According to Roy Morgan Research in July 1.236 million Australians were unemployed (9.4% of the workforce).
The good news is that this is is down 129,000 (1.1%) from a year ago.
An additional 1.226 million (9.4%) Australians under-employed (looking for work or looking for more work), up 55,000 (0.4%).

- A total of 2.462 million (18.8%) Australians were unemployed or under-employed in July – the 22nd straight month more than 2 million Australians were looking for work or looking for more work;
- 11,854,000 Australians were employed in July – a substantial increase of 212,000 over the past year (just under 20,000 jobs added per month);
- The increase in employment was driven by a large jump in part-time employment which rose 196,000 to 4,155,000 and a small increase in full-time employment which rose 16,000 to 7,699,000;
- The Roy Morgan real unemployment figures are substantially higher than the current ABS estimate for June 2017 (5.6%).

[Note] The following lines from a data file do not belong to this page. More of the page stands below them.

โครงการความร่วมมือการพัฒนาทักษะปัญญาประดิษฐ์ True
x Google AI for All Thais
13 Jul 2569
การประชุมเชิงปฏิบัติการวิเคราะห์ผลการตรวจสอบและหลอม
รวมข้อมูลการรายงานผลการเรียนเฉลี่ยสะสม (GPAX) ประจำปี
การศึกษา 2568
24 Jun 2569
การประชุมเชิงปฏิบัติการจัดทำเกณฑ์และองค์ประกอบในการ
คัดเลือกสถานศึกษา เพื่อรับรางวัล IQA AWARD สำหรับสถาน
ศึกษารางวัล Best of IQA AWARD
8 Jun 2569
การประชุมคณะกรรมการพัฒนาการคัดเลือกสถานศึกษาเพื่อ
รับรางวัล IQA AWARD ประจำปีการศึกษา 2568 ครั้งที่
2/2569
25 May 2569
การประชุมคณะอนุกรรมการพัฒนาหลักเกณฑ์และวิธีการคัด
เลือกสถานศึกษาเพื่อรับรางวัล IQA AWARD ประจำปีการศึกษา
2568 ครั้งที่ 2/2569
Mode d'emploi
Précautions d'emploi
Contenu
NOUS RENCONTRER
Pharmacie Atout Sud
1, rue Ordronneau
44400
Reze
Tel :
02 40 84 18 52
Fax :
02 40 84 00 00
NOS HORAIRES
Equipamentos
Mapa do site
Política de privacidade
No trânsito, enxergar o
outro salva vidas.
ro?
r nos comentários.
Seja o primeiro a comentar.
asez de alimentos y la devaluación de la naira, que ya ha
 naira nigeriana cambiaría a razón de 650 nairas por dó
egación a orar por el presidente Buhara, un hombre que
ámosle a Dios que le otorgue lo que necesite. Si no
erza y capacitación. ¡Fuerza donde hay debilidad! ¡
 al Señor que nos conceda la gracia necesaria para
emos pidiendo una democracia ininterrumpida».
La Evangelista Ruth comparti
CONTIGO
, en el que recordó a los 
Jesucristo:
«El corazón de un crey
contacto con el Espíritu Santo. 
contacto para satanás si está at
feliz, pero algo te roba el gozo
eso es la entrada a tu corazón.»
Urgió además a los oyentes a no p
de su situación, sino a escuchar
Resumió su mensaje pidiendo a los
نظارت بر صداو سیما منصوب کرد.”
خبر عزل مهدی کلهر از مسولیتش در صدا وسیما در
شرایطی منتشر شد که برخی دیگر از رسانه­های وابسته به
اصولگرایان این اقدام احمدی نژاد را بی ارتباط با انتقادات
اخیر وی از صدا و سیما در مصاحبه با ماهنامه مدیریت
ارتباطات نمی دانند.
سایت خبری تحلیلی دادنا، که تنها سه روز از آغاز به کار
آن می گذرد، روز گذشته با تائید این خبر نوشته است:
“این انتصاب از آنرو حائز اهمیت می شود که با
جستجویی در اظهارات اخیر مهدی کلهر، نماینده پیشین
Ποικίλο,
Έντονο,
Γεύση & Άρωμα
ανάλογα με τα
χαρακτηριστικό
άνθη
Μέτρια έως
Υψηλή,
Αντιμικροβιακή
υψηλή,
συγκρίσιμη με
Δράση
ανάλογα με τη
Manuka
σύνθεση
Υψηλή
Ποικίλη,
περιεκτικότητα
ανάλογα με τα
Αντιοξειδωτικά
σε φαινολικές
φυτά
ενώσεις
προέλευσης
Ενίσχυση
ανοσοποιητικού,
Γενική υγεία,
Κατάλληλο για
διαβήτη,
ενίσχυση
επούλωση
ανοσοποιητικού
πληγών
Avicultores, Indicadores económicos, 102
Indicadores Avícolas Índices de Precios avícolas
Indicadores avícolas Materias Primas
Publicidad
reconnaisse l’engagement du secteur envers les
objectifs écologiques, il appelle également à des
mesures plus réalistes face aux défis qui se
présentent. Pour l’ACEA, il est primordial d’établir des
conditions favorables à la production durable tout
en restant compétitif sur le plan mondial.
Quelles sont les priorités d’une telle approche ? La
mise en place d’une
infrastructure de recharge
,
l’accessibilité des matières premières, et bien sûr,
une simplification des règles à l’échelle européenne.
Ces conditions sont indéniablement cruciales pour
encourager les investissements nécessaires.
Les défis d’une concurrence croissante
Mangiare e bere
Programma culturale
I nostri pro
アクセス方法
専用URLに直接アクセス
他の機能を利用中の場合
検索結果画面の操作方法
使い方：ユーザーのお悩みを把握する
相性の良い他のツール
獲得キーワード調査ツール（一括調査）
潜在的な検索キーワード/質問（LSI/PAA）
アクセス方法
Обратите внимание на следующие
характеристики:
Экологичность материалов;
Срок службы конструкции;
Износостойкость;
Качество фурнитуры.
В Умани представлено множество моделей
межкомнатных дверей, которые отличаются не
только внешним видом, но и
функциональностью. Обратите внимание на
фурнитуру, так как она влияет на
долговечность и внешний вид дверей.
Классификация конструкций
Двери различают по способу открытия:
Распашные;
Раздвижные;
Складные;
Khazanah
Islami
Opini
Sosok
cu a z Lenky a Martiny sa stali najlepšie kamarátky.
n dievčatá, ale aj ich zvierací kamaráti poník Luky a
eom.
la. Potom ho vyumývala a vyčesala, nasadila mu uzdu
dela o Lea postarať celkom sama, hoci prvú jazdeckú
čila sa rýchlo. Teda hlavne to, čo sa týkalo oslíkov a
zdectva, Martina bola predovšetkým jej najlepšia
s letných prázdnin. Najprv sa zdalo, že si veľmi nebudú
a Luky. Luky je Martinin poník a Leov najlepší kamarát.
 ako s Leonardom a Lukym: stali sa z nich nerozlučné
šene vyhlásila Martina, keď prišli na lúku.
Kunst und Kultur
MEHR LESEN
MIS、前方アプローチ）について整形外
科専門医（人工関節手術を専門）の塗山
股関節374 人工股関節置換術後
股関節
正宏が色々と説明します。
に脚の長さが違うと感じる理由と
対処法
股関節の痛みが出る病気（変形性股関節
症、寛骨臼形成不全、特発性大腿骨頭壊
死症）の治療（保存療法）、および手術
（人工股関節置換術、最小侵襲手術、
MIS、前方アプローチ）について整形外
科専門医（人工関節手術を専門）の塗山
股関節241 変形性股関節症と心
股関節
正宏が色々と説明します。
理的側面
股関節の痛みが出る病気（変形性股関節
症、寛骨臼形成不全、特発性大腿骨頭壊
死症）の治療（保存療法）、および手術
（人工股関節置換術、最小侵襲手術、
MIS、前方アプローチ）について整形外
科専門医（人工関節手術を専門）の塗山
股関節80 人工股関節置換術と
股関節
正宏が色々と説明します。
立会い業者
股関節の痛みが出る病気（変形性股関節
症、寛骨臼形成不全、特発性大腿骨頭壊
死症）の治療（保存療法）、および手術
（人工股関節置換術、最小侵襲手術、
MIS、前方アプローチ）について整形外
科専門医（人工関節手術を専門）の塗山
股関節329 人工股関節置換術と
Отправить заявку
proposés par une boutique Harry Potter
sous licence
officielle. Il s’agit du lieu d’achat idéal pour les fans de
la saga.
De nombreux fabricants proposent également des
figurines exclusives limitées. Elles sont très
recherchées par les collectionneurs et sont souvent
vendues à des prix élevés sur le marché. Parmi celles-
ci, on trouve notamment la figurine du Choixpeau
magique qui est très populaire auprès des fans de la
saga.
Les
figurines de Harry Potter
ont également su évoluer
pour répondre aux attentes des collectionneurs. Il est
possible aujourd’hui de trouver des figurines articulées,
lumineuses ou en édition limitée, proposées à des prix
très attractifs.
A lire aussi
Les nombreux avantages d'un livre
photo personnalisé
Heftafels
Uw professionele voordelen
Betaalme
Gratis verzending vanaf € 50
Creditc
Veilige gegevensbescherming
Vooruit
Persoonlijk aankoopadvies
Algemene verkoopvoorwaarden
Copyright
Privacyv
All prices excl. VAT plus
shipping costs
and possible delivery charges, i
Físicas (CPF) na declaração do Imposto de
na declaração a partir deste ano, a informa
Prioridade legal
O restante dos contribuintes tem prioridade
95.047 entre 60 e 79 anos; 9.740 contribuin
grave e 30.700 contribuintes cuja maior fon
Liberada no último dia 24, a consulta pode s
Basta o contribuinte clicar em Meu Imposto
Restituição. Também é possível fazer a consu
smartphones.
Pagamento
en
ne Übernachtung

Source: Roy Morgan Single Source October 2005 – July 2017. Average monthly interviews 4,000.
Gary Morgan, Executive Chairman, Roy Morgan Research, says Australian employment has grown significantly over the past year but most new jobs have been part-time:
“The Australian economy has been generating new jobs over the past year with 212,000 new jobs keeping the economy ticking over despite a rare quarter of negative growth in the September quarter 2016 (-0.5%).
“However, although new jobs are being created, they are primarily part-time in nature with around 90% of new jobs (196,000) part-time positions compared to only 16,000 full-time jobs. This increasing casualisation of the Australian workforce now sees 35.1% of working Australians employed part-time – up from 34% a year ago.
“The growing share of the workforce in part-time employment leads directly to Australia’s largely ignored problem of under-employment – now at 1.226 million Australians (9.4%) and as significant a portion of the workforce as unemployed Australians – 1.236 million (9.4%).
“Finding work for 2.462 million Australians unemployed or under-employed is the Government’s largest challenge despite what the media may talk about on a continual basis. This large cohort of Australians looking for new employment opportunities will ultimately judge the Government’s success or otherwise based on whether an improving economy is generating sufficient jobs.
“A recent Roy Morgan survey on the ‘Most Important Problems Facing Australia’ revealed Unemployment was clearly the largest Economic issue mentioned by Australians ahead of The Economy, interest rates and Housing affordability. See here for further detail.”
*The ‘under-employed’ are those people who are in part-time work or consultants who are looking for more work. (Unfortunately the ABS does not release this figure in their monthly unemployment survey results).